Why the Infutor Breach Is More Dangerous Than National Public Data: The Data Broker Multiplier
The 2024 National Public Data breach — which exposed 2.9 billion records — generated significant coverage, yet downstream identity fraud from that incident was lower than the scale suggested. The reason is data quality. NPD aggregated records from public sources, voter rolls, and court records with limited verification. Many records were duplicate, outdated, or contained partial SSNs. The Infutor dataset is structurally different.
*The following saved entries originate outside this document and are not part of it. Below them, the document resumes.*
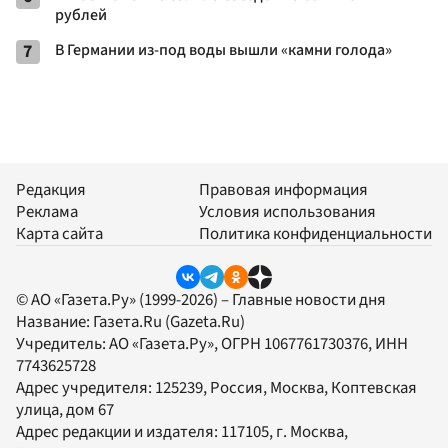
рублей
7
В Германии из-под воды вышли «камни голода»
Редакция
Правовая информация
Реклама
Условия использования
Карта сайта
Политика конфиденциальности
© АО «Газета.Ру» (1999-2026) – Главные новости дня
Название:
Газета.Ru
(Gazeta.Ru)
Учредитель:
АО «Газета.Ру»
, ОГРН 1067761730376, ИНН
7743625728
Адрес учредителя: 125239, Россия, Москва, Коптевская
улица, дом 67
Адрес редакции и издателя:
117105
, г.
Москва
,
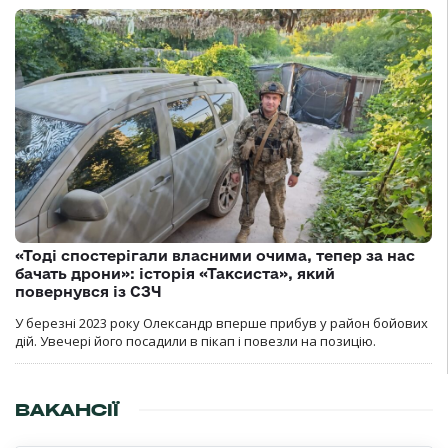
«Тоді спостерігали власними очима, тепер за нас
бачать дрони»: історія «Таксиста», який
повернувся із СЗЧ
У березні 2023 року Олександр вперше прибув у район бойових
дій. Увечері його посадили в пікап і повезли на позицію.
ВАКАНСІЇ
Data brokers like Infutor are paid by insurance companies, mortgage lenders, and financial institutions specifically because their records are accurate and current. These companies run identity verification checks that depend on Infutor data being right. Every Infutor SSN in the dataset has been used for a real-world transaction within a system that required it to be valid. This means the Infutor dataset has an unusually high 'hit rate' for fraud: a random record from the Infutor dump is far more likely to enable successful identity fraud than a random record from a scraped compilation.
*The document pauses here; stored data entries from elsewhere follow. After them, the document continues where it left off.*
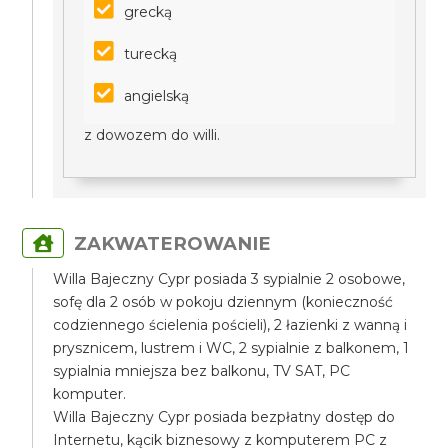
grecką
turecką
angielską
z dowozem do willi.
ZAKWATEROWANIE
Willa Bajeczny Cypr posiada 3 sypialnie 2 osobowe,
sofę dla 2 osób w pokoju dziennym (konieczność
codziennego ścielenia pościeli), 2 łazienki z wanną i
prysznicem, lustrem i WC, 2 sypialnie z balkonem, 1
sypialnia mniejsza bez balkonu, TV SAT, PC
komputer.
Willa Bajeczny Cypr posiada bezpłatny dostęp do
Internetu, kącik biznesowy z komputerem PC z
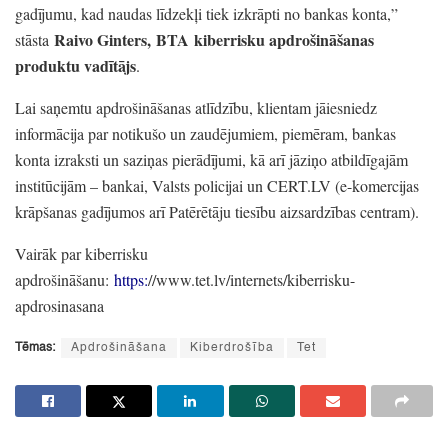
gadījumu,
kad naudas līdzekļi tiek izkrāpti no bankas konta,
”
Raivo Ginters,
BTA
kiberrisku apdrošināšanas
stāsta
produktu vadītājs
.
Lai saņemtu apdrošināšanas atlīdzību,
klientam jāiesniedz
informācija par notikušo un zaudējumiem,
piemēram,
bankas
konta izraksti un saziņas pierādījumi,
kā arī jāziņo atbildīgajām
institūcijām
– bankai,
Valsts policijai un CERT.LV
(e-komercijas
krāpšanas gadījumos arī Patērētāju tiesību aizsardzības centram)
.
Vairāk par kiberrisku
apdrošināšanu:
https:
//www.tet.lv/internets/kiberrisku-
apdrosinasana
Tēmas:
Apdrošināšana
Kiberdrošība
Tet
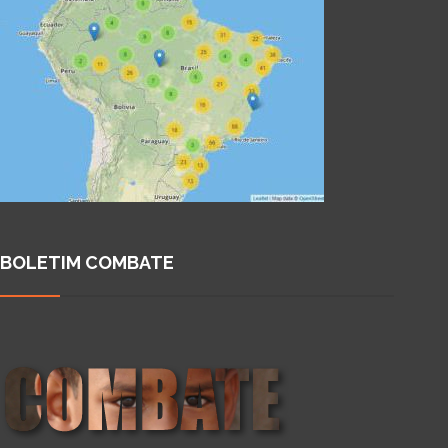
BOLETIM COMBATE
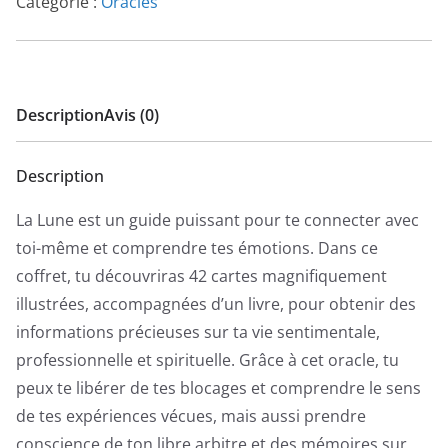
Catégorie :
Oracles
Description
Avis (0)
Description
La Lune est un guide puissant pour te connecter avec
toi-même et comprendre tes émotions. Dans ce
coffret, tu découvriras 42 cartes magnifiquement
illustrées, accompagnées d’un livre, pour obtenir des
informations précieuses sur ta vie sentimentale,
professionnelle et spirituelle. Grâce à cet oracle, tu
peux te libérer de tes blocages et comprendre le sens
de tes expériences vécues, mais aussi prendre
conscience de ton libre arbitre et des mémoires sur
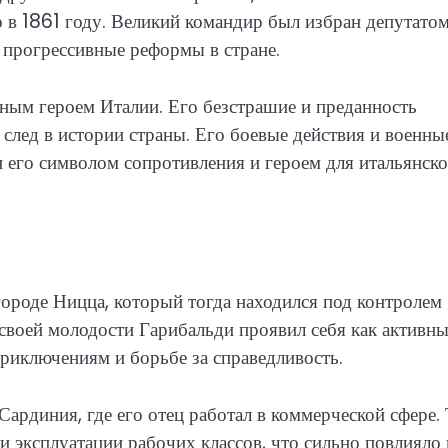
о в 1861 году. Великий командир был избран депутатом
 прогрессивные реформы в стране.
ным героем Италии. Его безстрашие и преданность
след в истории страны. Его боевые действия и военны
и его символом сопротивления и героем для итальянск
ороде Ницца, который тогда находился под контролем
своей молодости Гарибальди проявил себя как активны
приключениям и борьбе за справедливость.
ардиния, где его отец работал в коммерческой сфере.
и эксплуатации рабочих классов, что сильно повлияло 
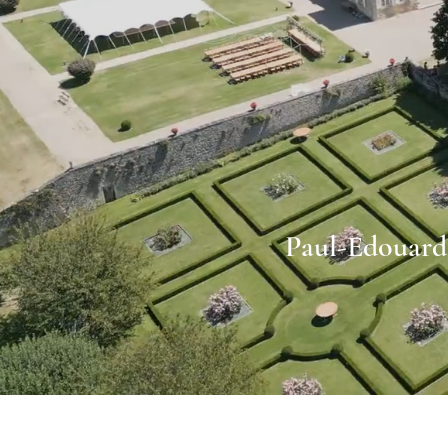
Paul-Edouard 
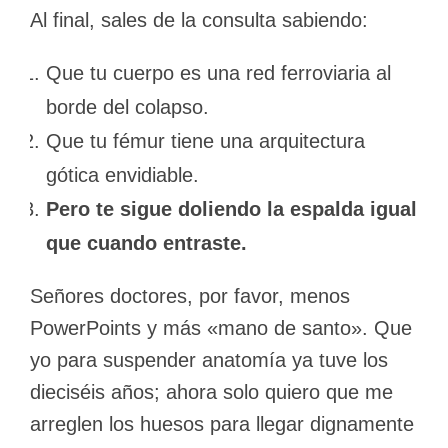
Al final, sales de la consulta sabiendo:
Que tu cuerpo es una red ferroviaria al
borde del colapso.
Que tu fémur tiene una arquitectura
gótica envidiable.
Pero te sigue doliendo la espalda igual
que cuando entraste.
Señores doctores, por favor, menos
PowerPoints y más «mano de santo». Que
yo para suspender anatomía ya tuve los
dieciséis años; ahora solo quiero que me
arreglen los huesos para llegar dignamente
The [ShinyHunters McGraw-Hill breach](/blog/shinyhunters-mcgraw-hill-salesforce-breach-45-million) we covered previously exposed 13.5 million student and educator records — significant but bounded to a specific population. The Infutor dataset spans virtually every adult American who has participated in the formal financial system over the past several decades. The attack surface is not a company's customers — it is the American population itself.
The data broker ecosystem creates a structural amplification risk that individual breach notifications cannot address. Infutor sold this data to dozens of downstream buyers in insurance, finance, and real estate. Those buyers integrated it into their own systems. The Infutor exposure means that in addition to the direct BreachForums listing, criminal actors who purchase or inherit this data can use it to reverse-engineer downstream business datasets — a multiplier effect that extends the breach impact far beyond Infutor's own customer base.
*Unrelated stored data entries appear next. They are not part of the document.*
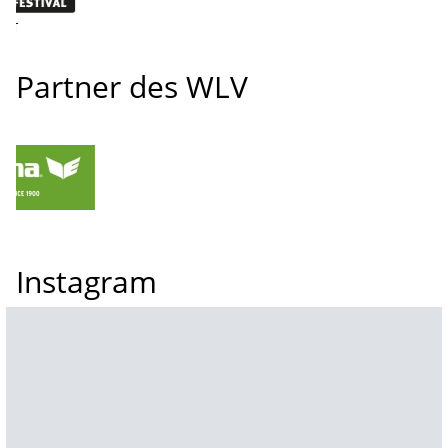
Partner des WLV
Instagram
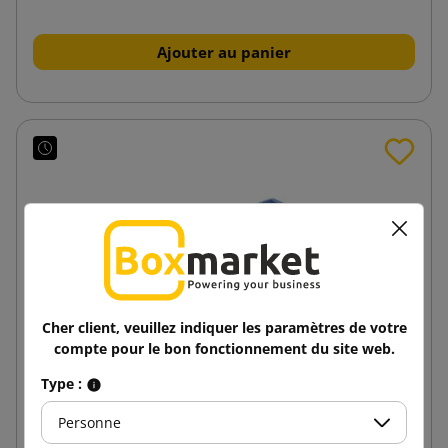
Ajouter au panier
Cher client, veuillez indiquer les paramètres de votre
compte pour le bon fonctionnement du site web.
Type :
Personne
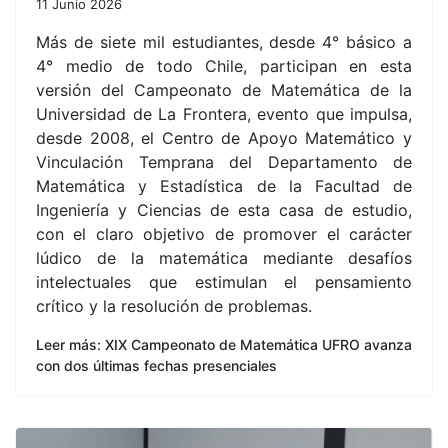
11 Junio 2026
Más de siete mil estudiantes, desde 4° básico a
4° medio de todo Chile, participan en esta
versión del Campeonato de Matemática de la
Universidad de La Frontera, evento que impulsa,
desde 2008, el Centro de Apoyo Matemático y
Vinculación Temprana del Departamento de
Matemática y Estadística de la Facultad de
Ingeniería y Ciencias de esta casa de estudio,
con el claro objetivo de promover el carácter
lúdico de la matemática mediante desafíos
intelectuales que estimulan el pensamiento
crítico y la resolución de problemas.
Leer más: XIX Campeonato de Matemática UFRO avanza
con dos últimas fechas presenciales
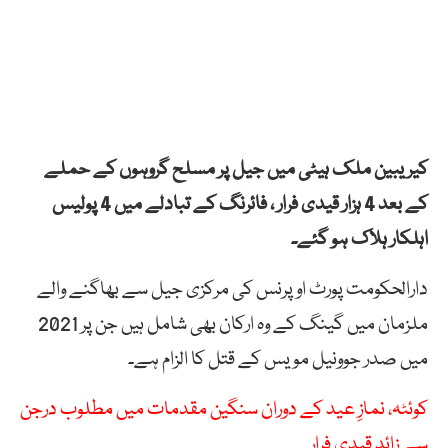
کیریبین ملک ہیٹی میں جیل پر مسلح گروہوں کے حملے
کے بعد 4 ہزار قیدی فرار ، فائرنگ کے تبادلے میں 4 پولیس
اہلکار ہلاک ہو گئے۔
دارالحکومت پورٹ او پرنس کی مرکزی جیل سے بھاگنے والے
ملزمان میں گینگ کے وہ ارکان بھی شامل ہیں جن پر 2021
میں صدر جوونیل مویس کے قتل کا الزام ہے۔
کوئٹہ، نمازِ عید کے دوران سنگین مقدمات میں مطلوب درجن
سے زائد قیدی فرار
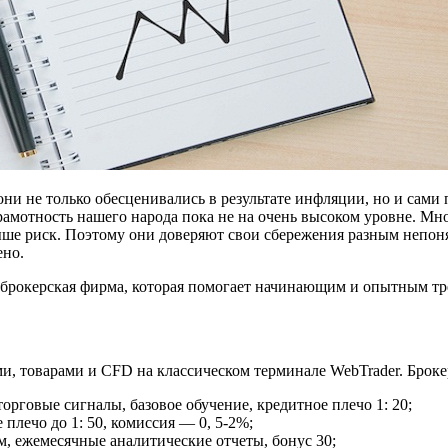
они не только обесценивались в результате инфляции, но и сами
рамотность нашего народа пока не на очень высоком уровне. М
ше риск. Поэтому они доверяют свои сбережения разным непонят
ено.
 брокерская фирма, которая помогает начинающим и опытным тр
ями, товарами и CFD на классическом терминале WebTrader. Брокер
говые сигналы, базовое обучение, кредитное плечо 1: 20;
плечо до 1: 50, комиссия — 0, 5-2%;
м, ежемесячные аналитические отчеты, бонус 30;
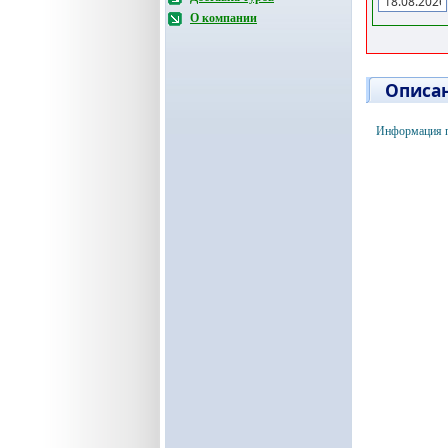
О компании
Описан
Информация по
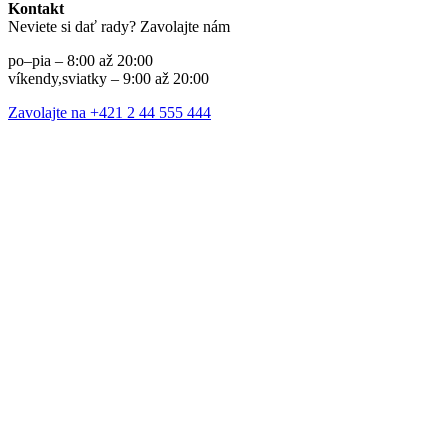
Kontakt
Neviete si dať rady? Zavolajte nám
po–pia – 8:00 až 20:00
víkendy,sviatky – 9:00 až 20:00
Zavolajte na +421 2 44 555 444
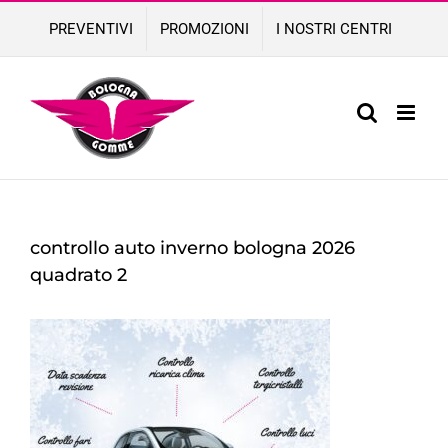
Skip
PREVENTIVI
PROMOZIONI
I NOSTRI CENTRI
to
content
controllo auto inverno bologna 2026
quadrato 2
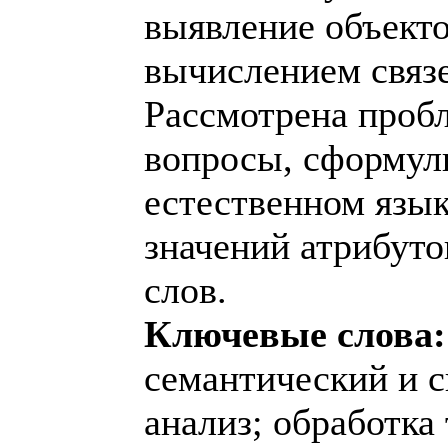
выявление объекто
вычислением связ
Рассмотрена пробл
вопросы, сформул
естественном язык
значений атрибут
слов.
Ключевые слова:
семантический и 
анализ; обработка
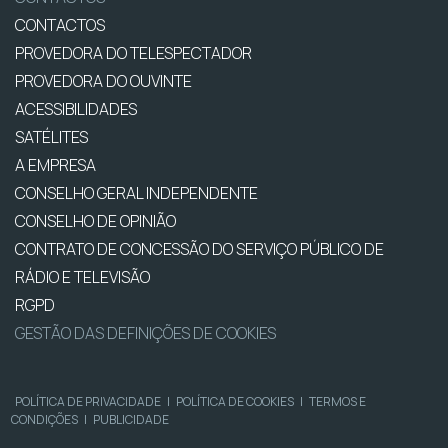
CONTACTOS
PROVEDORA DO TELESPECTADOR
PROVEDORA DO OUVINTE
ACESSIBILIDADES
SATÉLITES
A EMPRESA
CONSELHO GERAL INDEPENDENTE
CONSELHO DE OPINIÃO
CONTRATO DE CONCESSÃO DO SERVIÇO PÚBLICO DE
RÁDIO E TELEVISÃO
RGPD
GESTÃO DAS DEFINIÇÕES DE COOKIES
POLÍTICA DE PRIVACIDADE
|
POLÍTICA DE COOKIES
|
TERMOS E
CONDIÇÕES
|
PUBLICIDADE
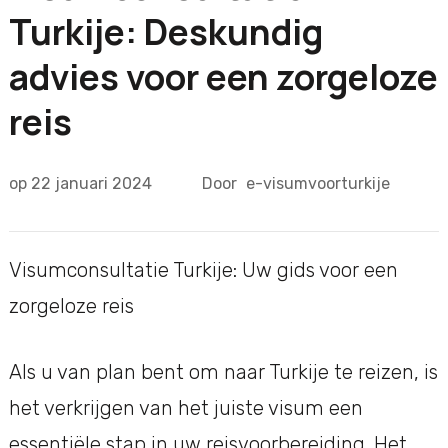
Turkije: Deskundig
advies voor een zorgeloze
reis
op
22 januari 2024
Door
e-visumvoorturkije
Visumconsultatie Turkije: Uw gids voor een
zorgeloze reis
Als u van plan bent om naar Turkije te reizen, is
het verkrijgen van het juiste visum een
essentiële stap in uw reisvoorbereiding. Het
Immediate Remediation: Seven Steps to Protect Your Identity After the Infutor Breach
Because the Infutor dataset contains SSNs that cannot be changed, remediation is not about reversing the exposure — it is about making the exposed data useless to fraudsters. The seven steps below represent the most effective personal mitigation actions available. None of them require waiting for Infutor or Verisk to issue a formal notification. Every US resident should complete these steps regardless of whether they believe they are specifically in the dataset.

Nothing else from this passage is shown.